El análisis no se hace a través simples catastrofismos, sino de acuerdo a una mentalidad personal y colectiva preocupada, por un lado, en hacer ver como los procesos de investigación tienen un sentido profundo en términos de: 1. Un diagnóstico que en este caso define un fenómeno nacional el cual nos involucra en una dinámica de gobernabilidad y 2. Integra alumnos, maestros e investigadores como personas que pueden trabajar juntos en un proyecto colectivo que a la vez sensibiliza, humaniza y mira hacia el futuro de ellos, de nosotros y de las generaciones por venir, de ahí que no sea un salvoconducto para que el maestro Pérez haga un informe sobre su actividad o para acreditar una materia, sino entender como la vida se hace en colaboración, con los otros y para los otros ausentes y presentes en un acto de amor, erotismo y confianza.

De igual forma AMLOFOBIA, representa una oportunidad literaria que rescata la vida cotidiana de los investigados (a la vez investigadores de su propia condición) y de los investigadores (quienes al estudiar la realidad, aprenden a verse de otra manera y también por ello son investigadores de sí mismos), para actuar quirúrgicamente en ese tejido íntimo que ignoramos, pero que es preciso conocer para acercarnos fraternalmente –con todo y sus diferentes narrativas y visiones políticas– para apostarle como dice Alain Touraine en esperanzarnos sobre si podemos vivir juntos.
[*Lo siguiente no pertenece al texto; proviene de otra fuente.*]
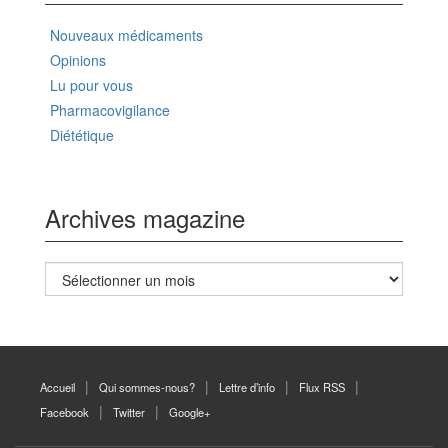
Nouveaux médicaments
Opinions
Lu pour vous
Pharmacovigilance
Diététique
Archives magazine
Archives
magazine
Accueil
Qui sommes-nous?
Lettre d’info
Flux RSS
Facebook
Twitter
Google+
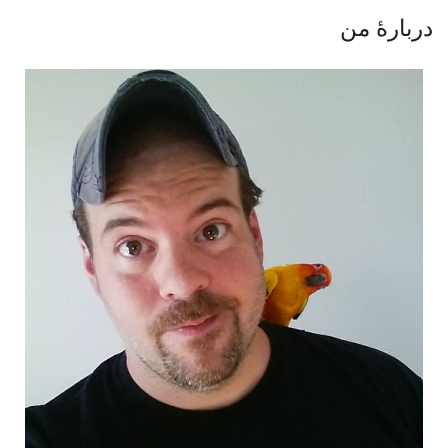
دربارهٔ من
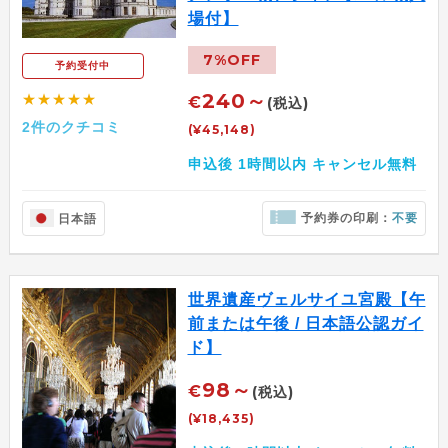
場付】
7%OFF
予約受付中
240～
★★★★★
€
(税込)
2件のクチコミ
(¥45,148)
申込後 1時間以内 キャンセル無料
予約券の印刷：
不要
日本語
世界遺産ヴェルサイユ宮殿【午
前または午後 / 日本語公認ガイ
ド】
98～
€
(税込)
(¥18,435)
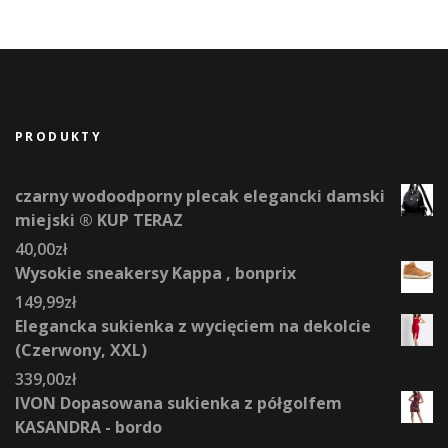
PRODUKTY
czarny wodoodporny plecak elegancki damski
miejski ® KUP TERAZ
40,00
zł
Wysokie sneakersy Kappa , bonprix
149,99
zł
Elegancka sukienka z wycięciem na dekolcie
(Czerwony, XXL)
339,00
zł
IVON Dopasowana sukienka z półgolfem
KASANDRA - bordo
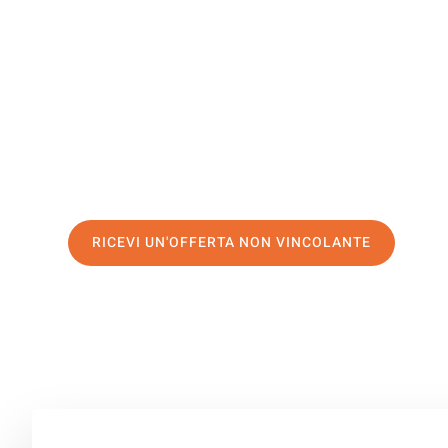
Leskovac
Il tuo trasloco Firenze Leskovac può essere così facile! 
servizio di prima classe
e assicurati i
migliori prezzi in 
Richiedo ora la tua offerta personalizzata e fai il prim
trasloco senza stress a Leskovac
RICEVI UN'OFFERTA NON VINCOLANTE
100% non vincolante – Risposta garantita entro 15 minuti.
De tal suerte esta obra, también representa un producto o un material de riesgo en dos sentidos; el primero en un entorno donde no sólo la intolerancia está presente con los detractores de AMLO, sino en todo aquello que representa la diferencia, resulta un acto de valor y honestidad ética e intelectual lanzar al espacio educativo y social una “partitura” provocadora que muestre las desafinaciones y descontentos de ese espacio sonoro (de sonido armónico y sordera), llamado México.

El segundo, el “peligro”, significa que ante la meditación a la cual nos invita el libro, no se haga nada, se olvide, se guarde en un cajón burocrático y, con ello, ponernos ante un escenario difícil, por eso exhortar a lectura, al estudio y discusión, pero sobre todo a su praxis para dirigir qué país queremos y qué necesitamos hacer antes de que se nos vaya de las manos.